Top of Dataset entries
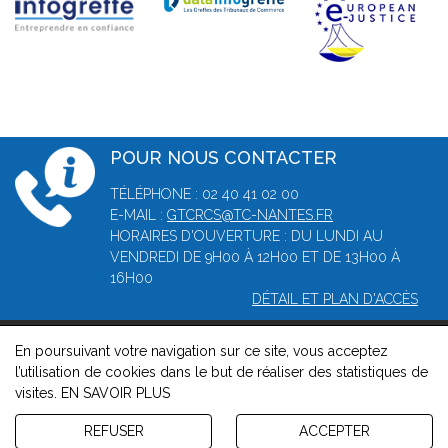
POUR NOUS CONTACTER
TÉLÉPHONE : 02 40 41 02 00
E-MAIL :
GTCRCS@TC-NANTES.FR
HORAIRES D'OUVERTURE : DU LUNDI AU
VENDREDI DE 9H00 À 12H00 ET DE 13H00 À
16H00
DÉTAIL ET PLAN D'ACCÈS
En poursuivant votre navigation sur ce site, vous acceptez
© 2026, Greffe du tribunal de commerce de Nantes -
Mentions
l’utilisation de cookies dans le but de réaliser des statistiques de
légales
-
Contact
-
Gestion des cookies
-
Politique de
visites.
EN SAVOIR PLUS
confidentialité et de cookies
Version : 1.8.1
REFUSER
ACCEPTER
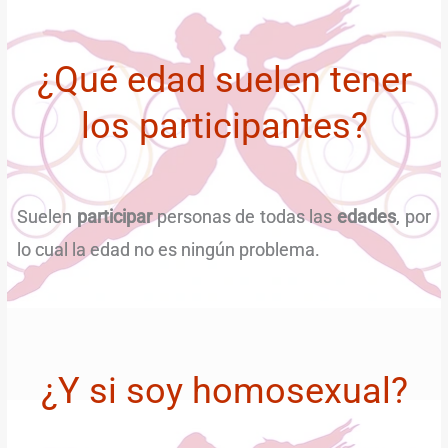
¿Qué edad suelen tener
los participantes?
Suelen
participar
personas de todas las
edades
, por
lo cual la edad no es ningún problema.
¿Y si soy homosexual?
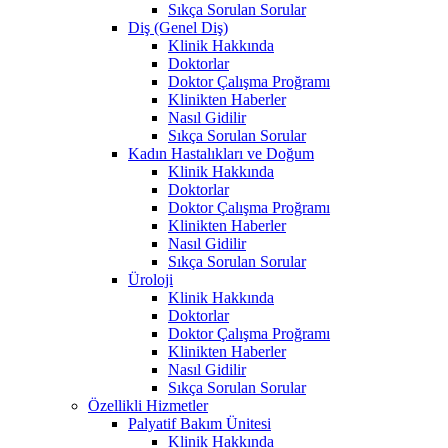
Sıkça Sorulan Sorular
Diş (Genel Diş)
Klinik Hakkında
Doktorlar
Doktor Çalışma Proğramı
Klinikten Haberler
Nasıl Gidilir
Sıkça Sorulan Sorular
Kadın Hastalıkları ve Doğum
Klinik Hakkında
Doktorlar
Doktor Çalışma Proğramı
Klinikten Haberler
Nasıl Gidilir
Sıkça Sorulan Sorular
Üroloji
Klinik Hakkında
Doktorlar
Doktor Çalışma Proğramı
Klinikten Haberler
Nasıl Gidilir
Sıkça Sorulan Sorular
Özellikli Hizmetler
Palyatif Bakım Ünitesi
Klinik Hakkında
Bottom of Dataset entries
Top of Dataset entries
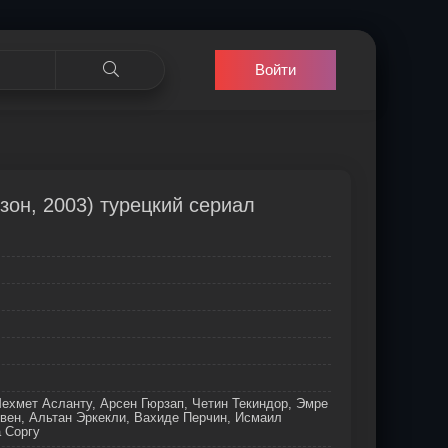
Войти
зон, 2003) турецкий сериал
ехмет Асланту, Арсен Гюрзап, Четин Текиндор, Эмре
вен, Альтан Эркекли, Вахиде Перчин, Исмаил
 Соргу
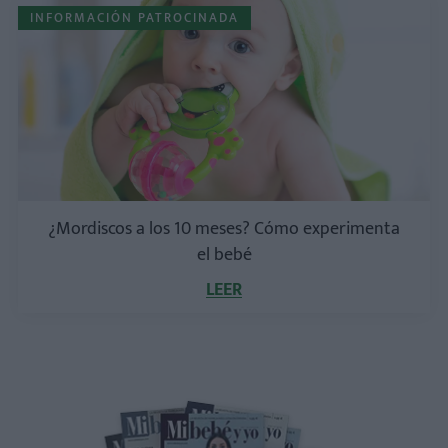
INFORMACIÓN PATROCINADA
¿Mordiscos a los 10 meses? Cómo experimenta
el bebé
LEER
Bottom of Dataset entries
Work task —
Go back to the listing above and reproduce, exactly, the stretch from the line bearing "VENDREDI DE 9H00 À 12H00 ET DE 13H00 À" through the line bearing "edad suelen tener", without its pictures.

Exercise response —
VENDREDI DE 9H00 À 12H00 ET DE 13H00 À
16H00
DÉTAIL ET PLAN D'ACCÈS
En poursuivant votre navigation sur ce site, vous acceptez
© 2026, Greffe du tribunal de commerce de Nantes -
Mentions
l’utilisation de cookies dans le but de réaliser des statistiques de
légales
-
Contact
-
Gestion des cookies
-
Politique de
visites.
EN SAVOIR PLUS
confidentialité et de cookies
Version : 1.8.1
REFUSER
ACCEPTER
¿Qué edad suelen tener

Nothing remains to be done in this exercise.